Amerikan yatırımının etkisi

Uzmanlar, açık bir yasal ortam ve bilinen bir vergi sistemi altında istikrarlı petrol ve gaz üretiminin ekonomik piyasaların ve siyasi yapıların istikrarına yol açtığı konusunda hemfikir. Amerikan sermayesinin rolü, hidrokarbon kaynaklarının sağlanmasıyla sınırlı kalmayıp, boru hatlarının modernizasyonu, elektrik üretimi, dijital izleme sistemleri ve işgücünün becerilerinin geliştirilmesi gibi katlanarak artan etkilerle de devam ediyor.

Ancak jeopolitik boyut, Amerikan stratejik yatırımının Irak'taki İran ve Türkiye etkisini dengelemeye katkıda bulunmasıdır.
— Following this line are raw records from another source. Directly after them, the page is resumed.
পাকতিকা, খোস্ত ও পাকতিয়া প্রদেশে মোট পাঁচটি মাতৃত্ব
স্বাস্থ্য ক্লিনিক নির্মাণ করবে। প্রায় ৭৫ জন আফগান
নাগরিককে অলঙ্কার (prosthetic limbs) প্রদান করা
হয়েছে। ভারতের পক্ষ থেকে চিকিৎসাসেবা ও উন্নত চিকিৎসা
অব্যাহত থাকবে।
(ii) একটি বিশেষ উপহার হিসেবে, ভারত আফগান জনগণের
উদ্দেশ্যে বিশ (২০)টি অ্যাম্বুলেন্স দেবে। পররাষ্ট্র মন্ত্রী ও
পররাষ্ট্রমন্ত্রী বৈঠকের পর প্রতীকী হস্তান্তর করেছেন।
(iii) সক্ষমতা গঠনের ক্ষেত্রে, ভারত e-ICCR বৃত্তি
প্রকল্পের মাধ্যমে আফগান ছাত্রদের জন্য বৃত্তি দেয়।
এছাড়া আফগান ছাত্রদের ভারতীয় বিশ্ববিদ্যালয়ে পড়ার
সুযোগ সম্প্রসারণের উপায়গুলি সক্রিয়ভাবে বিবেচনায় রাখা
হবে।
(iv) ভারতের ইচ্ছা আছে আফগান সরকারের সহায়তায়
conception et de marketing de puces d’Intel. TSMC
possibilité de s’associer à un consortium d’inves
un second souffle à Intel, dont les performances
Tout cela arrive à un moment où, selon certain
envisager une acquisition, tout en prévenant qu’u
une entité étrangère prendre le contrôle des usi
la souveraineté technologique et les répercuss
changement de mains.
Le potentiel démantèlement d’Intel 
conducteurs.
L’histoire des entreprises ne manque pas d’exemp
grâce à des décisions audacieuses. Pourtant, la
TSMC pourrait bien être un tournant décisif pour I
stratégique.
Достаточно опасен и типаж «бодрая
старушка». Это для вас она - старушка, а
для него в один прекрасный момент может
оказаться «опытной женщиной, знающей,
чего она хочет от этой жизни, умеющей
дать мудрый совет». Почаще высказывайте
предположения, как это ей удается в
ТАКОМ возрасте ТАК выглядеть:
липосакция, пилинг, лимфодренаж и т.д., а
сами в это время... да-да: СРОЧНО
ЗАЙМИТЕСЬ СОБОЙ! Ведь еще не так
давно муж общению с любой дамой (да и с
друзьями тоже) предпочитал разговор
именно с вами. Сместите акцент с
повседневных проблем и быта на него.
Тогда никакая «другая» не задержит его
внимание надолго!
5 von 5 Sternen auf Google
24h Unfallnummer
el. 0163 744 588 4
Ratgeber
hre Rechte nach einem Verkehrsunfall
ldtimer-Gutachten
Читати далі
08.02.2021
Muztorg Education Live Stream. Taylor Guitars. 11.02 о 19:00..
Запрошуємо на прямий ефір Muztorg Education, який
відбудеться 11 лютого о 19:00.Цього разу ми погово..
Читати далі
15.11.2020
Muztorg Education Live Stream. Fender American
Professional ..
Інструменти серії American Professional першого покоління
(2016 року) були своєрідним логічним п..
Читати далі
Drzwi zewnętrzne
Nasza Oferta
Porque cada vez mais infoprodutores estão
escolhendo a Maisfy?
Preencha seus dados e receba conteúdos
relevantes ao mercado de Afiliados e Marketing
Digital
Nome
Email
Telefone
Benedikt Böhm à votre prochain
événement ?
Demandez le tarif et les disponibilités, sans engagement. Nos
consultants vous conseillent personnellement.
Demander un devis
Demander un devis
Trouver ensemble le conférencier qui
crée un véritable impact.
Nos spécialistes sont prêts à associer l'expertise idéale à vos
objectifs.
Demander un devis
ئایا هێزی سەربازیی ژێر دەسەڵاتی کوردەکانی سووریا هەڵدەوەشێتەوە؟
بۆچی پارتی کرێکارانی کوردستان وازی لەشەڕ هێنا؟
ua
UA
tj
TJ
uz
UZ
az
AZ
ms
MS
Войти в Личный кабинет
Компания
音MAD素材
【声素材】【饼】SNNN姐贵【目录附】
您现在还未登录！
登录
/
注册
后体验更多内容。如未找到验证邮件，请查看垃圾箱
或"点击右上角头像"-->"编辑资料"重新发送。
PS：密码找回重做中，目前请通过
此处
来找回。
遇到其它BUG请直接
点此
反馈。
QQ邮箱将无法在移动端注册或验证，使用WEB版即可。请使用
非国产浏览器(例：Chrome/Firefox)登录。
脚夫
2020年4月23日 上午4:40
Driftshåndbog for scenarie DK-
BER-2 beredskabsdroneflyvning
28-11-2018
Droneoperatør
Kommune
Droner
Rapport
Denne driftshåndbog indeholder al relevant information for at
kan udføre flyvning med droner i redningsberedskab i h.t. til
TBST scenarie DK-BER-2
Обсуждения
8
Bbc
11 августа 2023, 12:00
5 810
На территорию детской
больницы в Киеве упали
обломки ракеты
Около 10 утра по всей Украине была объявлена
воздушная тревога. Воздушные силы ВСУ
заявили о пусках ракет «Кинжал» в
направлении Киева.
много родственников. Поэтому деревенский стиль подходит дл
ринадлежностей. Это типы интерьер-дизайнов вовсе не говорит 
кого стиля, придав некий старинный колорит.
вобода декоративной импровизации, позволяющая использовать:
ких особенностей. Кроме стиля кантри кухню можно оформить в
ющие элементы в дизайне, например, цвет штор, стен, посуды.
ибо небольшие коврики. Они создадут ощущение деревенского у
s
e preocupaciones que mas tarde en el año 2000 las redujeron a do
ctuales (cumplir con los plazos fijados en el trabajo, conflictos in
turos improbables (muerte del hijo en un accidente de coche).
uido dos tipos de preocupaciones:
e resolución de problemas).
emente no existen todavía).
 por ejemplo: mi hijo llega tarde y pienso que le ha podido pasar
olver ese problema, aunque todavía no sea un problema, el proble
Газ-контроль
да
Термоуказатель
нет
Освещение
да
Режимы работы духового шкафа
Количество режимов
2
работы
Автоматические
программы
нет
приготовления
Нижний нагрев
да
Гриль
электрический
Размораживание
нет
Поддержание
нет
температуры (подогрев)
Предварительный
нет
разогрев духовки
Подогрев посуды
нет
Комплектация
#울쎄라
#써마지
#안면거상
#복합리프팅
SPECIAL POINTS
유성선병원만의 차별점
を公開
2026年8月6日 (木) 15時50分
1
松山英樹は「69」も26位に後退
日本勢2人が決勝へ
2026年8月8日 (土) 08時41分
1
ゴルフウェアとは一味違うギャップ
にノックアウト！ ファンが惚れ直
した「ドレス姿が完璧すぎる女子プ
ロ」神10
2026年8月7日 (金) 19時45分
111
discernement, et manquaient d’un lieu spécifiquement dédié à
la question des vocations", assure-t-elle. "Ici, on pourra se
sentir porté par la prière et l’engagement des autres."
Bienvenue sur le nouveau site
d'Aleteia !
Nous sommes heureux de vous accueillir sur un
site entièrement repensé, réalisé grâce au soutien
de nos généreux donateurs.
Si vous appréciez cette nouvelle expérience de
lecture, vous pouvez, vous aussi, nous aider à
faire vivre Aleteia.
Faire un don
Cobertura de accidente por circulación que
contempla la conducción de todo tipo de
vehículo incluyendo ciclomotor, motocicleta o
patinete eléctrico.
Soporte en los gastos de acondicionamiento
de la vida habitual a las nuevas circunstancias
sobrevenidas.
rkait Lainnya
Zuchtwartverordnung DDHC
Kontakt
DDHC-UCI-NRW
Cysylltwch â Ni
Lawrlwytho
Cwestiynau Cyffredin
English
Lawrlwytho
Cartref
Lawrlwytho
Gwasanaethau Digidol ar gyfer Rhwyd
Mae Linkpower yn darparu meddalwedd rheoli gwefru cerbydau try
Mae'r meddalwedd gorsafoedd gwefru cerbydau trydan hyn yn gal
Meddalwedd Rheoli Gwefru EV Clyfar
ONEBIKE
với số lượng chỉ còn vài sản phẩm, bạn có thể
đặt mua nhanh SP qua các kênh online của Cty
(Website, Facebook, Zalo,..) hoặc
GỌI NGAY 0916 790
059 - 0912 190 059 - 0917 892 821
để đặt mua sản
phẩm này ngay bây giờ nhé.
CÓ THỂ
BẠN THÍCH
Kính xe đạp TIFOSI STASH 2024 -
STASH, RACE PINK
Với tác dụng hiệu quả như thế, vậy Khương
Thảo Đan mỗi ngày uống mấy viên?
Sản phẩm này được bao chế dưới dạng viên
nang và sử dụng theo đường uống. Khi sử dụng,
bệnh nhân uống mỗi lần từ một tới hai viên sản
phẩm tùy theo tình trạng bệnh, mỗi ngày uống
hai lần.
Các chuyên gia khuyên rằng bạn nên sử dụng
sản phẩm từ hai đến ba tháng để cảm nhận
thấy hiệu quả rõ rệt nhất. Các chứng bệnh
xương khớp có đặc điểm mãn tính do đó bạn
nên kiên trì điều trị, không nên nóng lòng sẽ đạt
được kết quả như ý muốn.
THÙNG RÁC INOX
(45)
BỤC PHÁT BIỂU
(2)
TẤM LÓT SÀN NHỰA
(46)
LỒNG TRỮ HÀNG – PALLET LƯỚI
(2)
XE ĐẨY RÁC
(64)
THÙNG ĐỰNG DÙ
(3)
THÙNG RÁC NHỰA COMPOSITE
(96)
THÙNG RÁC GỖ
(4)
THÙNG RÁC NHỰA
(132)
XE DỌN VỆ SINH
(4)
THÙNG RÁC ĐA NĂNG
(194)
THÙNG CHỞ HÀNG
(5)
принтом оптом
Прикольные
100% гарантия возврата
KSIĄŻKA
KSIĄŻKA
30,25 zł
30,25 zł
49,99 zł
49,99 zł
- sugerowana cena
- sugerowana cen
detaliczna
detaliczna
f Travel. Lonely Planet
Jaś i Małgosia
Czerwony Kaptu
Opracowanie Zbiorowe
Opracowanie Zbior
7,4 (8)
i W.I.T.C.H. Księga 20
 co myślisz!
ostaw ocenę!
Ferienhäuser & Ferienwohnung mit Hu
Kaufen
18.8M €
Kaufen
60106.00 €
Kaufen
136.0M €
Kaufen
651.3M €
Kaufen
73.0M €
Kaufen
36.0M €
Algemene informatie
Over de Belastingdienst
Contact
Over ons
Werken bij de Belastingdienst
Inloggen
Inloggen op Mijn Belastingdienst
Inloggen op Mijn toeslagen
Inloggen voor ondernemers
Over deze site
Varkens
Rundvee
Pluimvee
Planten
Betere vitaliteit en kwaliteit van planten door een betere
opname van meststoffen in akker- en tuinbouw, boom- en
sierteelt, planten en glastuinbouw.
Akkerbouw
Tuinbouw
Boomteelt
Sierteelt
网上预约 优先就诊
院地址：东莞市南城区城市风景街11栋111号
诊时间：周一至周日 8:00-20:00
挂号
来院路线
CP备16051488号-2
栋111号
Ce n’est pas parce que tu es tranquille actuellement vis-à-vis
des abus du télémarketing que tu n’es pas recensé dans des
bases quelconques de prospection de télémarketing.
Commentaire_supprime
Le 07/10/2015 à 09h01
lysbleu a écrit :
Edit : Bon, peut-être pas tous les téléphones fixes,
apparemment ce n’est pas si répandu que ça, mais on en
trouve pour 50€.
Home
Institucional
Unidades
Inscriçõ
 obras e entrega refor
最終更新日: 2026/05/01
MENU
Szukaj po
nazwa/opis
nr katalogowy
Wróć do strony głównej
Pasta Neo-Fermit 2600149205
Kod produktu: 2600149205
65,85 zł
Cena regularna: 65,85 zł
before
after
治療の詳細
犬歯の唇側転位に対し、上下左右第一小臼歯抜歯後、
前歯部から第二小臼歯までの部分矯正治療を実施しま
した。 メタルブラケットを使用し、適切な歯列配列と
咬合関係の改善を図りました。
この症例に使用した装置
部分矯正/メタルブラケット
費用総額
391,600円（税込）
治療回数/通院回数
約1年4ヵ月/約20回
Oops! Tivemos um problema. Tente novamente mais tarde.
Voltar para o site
Bu, Irak'ın bölgesel rolünü belirleyen ana faktör olarak yaygın bir şekilde kabul edilmektedir.

Washington, ekonomik diplomasiyi kullanarak ve ekonomik iş birliğini pekiştirerek bölünmeye açık bir bölgede istikrarı sağlayabilir. Geniş bir uzman kitlesi, ‘Amerikan-Kürt modelinin başarısının, IKBY bölgesi ve Irak'ın tamamında inşaat, lojistik hizmetler ve teknoloji gibi diğer sektörlere daha fazla yatırım yapılmasını teşvik eden bir pilot model oluşturduğunu’ vurguluyor.